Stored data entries
● ● ● ● ●
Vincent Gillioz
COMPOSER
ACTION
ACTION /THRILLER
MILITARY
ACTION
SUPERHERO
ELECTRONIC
● ● ● ● ●
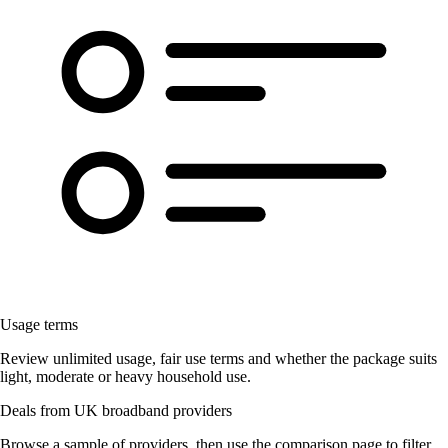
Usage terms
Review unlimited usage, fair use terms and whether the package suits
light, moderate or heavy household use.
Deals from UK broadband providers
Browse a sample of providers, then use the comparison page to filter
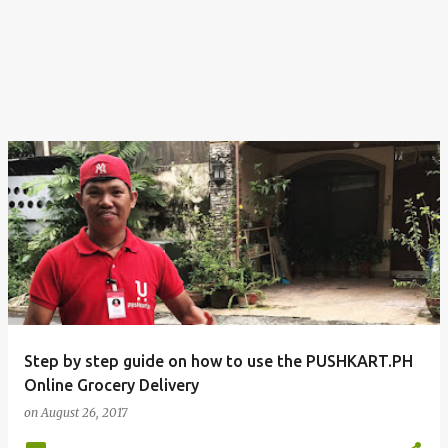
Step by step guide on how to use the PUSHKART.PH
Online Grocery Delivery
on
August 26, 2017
● ● ● ● ●
• _What the task asks_
Determine how many lines of the records hold the word "terms", giving only that number.

• _Answer box_
2